The world’s first screen saver was not like a dream at all. It was a blank screen. It was called SCRNSAVE, and when it was released in 1983 it was very exciting to a niche audience. It was like John Cage’s 4’33″ but for computers—a score for meted-out doses of silence.
Instructions for using the screen saver were first published in the tech magazine Softalk. The headline read: SAVE YOUR MONITOR SCREEN! Across from the article was a full-page photo of firefighters rescuing a computer monitor from a burning building.
The article explained that there was a new danger facing computers: “burn-in.” Basically, if a screen showed the same thing for too long, the shadow of its image would be tattooed to the pixels. A screen saver stirs the soup of the image to keep it from sticking to the screen.
The science behind burn-in is grotesque: picture swarms of electrons like locusts flinging themselves at the thin phosphor coating of a screen, chewing holes. A screen saver periodically smokes the locusts out, thereby saving the screen from the disfigurement of monotony.
SCRNSAVE was a big deal engineering-wise, but it never caught on with most computer users, who, reasonably, did not see the value in making their screens shut off every few minutes. Before long, software developers figured out how to convince people to adopt screen savers: aesthetics. The screen savers had to make people want to look back at the screens they had just looked away from.

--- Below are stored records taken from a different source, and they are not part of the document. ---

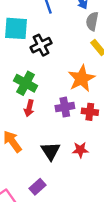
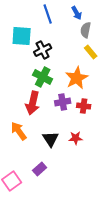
green cross: (26, 83) -> (43, 77), moved
red arrow: (29, 108) -> (33, 103), size x1.6

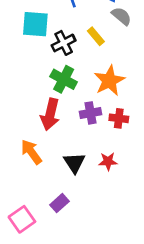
gray semicircle: (86, 30) -> (121, 16), turned 119
yellow rectangle: (91, 52) -> (96, 36), moved

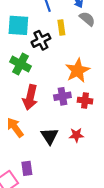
yellow rectangle: (96, 36) -> (61, 27), moved, turned 32
green cross: (64, 79) -> (20, 64), moved
purple rectangle: (60, 203) -> (27, 168), moved, turned -56

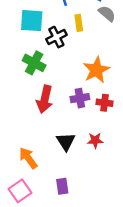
orange arrow: (15, 127) -> (28, 158), moved
purple rectangle: (27, 168) -> (62, 186), moved

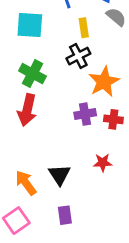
black cross: (56, 37) -> (78, 56), moved
red arrow: (45, 99) -> (27, 110), moved
black triangle: (66, 142) -> (59, 175), moved

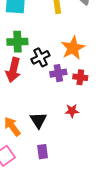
black cross: (78, 56) -> (40, 57), moved
green cross: (32, 74) -> (17, 42), turned -30

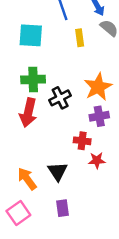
purple cross: (58, 73) -> (99, 116), moved
red cross: (80, 77) -> (82, 141), moved

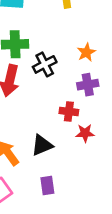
orange star: (98, 87) -> (86, 52), size x0.6
black triangle: (58, 171) -> (42, 145), turned 40

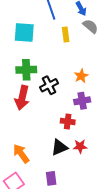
red star: (85, 133) -> (80, 146), moved
black triangle: (42, 145) -> (59, 147), moved

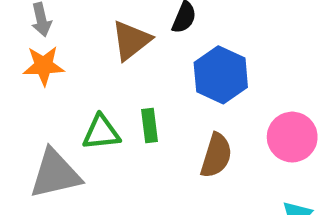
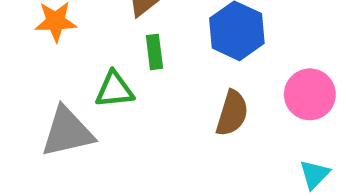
green rectangle: (149, 126) -> (154, 52), moved

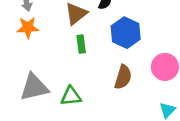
green triangle: (114, 90) -> (71, 96), moved

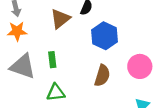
green rectangle: (81, 44) -> (52, 60), moved
gray triangle: (34, 87) -> (23, 66), moved, turned 32

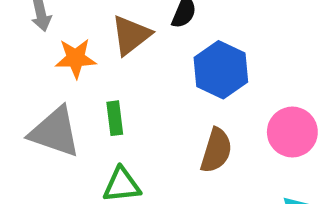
orange star: (17, 31) -> (76, 58), moved

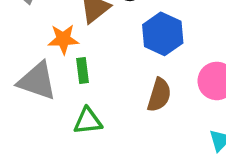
orange star: (76, 58) -> (63, 39), moved

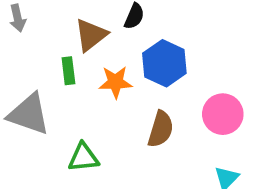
orange star: (63, 39) -> (115, 82), moved
green rectangle: (83, 71) -> (68, 71), moved

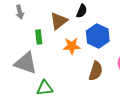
green rectangle: (68, 71) -> (39, 37), moved
green triangle: (83, 157) -> (45, 88), moved

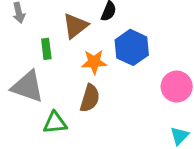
brown semicircle: (96, 71) -> (90, 98), moved

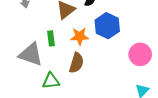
green rectangle: (46, 49) -> (51, 38), moved

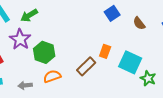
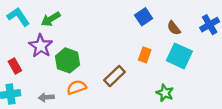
orange rectangle: (105, 51) -> (145, 55), moved
cyan square: (130, 62) -> (179, 56), moved
green star: (148, 78) -> (165, 93), moved

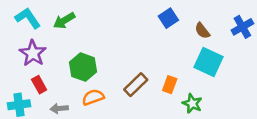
purple star: (41, 46) -> (33, 53), moved
orange rectangle: (145, 55) -> (170, 85), moved
red rectangle: (15, 66) -> (39, 85), moved

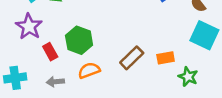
red rectangle: (39, 85) -> (50, 52), moved
orange rectangle: (170, 85) -> (166, 58), turned 60

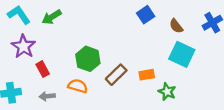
green hexagon: (79, 40) -> (88, 59), moved
orange semicircle: (89, 70) -> (78, 86), turned 36

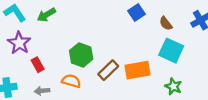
orange rectangle: (147, 75) -> (138, 70), size x1.6
green star: (167, 92) -> (173, 86), moved

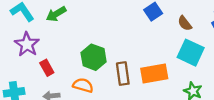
brown rectangle: (108, 70) -> (123, 74), turned -54

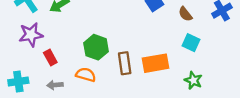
purple star: (27, 44) -> (31, 35), turned 30
cyan square: (191, 53) -> (191, 43), size x0.7

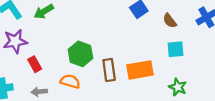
cyan square: (191, 43) -> (175, 49), turned -30

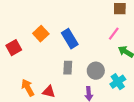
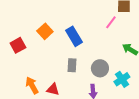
pink line: (114, 34) -> (111, 22), moved

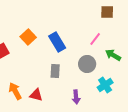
pink line: (111, 22) -> (95, 39), moved
gray circle: (100, 68) -> (87, 64), moved

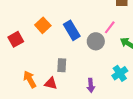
gray circle: (87, 64) -> (96, 41), moved
gray rectangle: (55, 71) -> (62, 65), moved

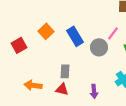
orange arrow: (30, 79) -> (33, 85), turned -54
red triangle: (51, 83) -> (62, 89), moved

In 1989, a software company called Berkeley Systems launched a program called After Dark. Instead of just going blank, After Dark screen savers showed animations: flying toasters, or falling rain, or overlapping curved lines in neon gradients. The new screen savers took the world by storm. But in terms of preventing burn-in, flying toasters were no better than a blank screen. Their purpose was pleasure.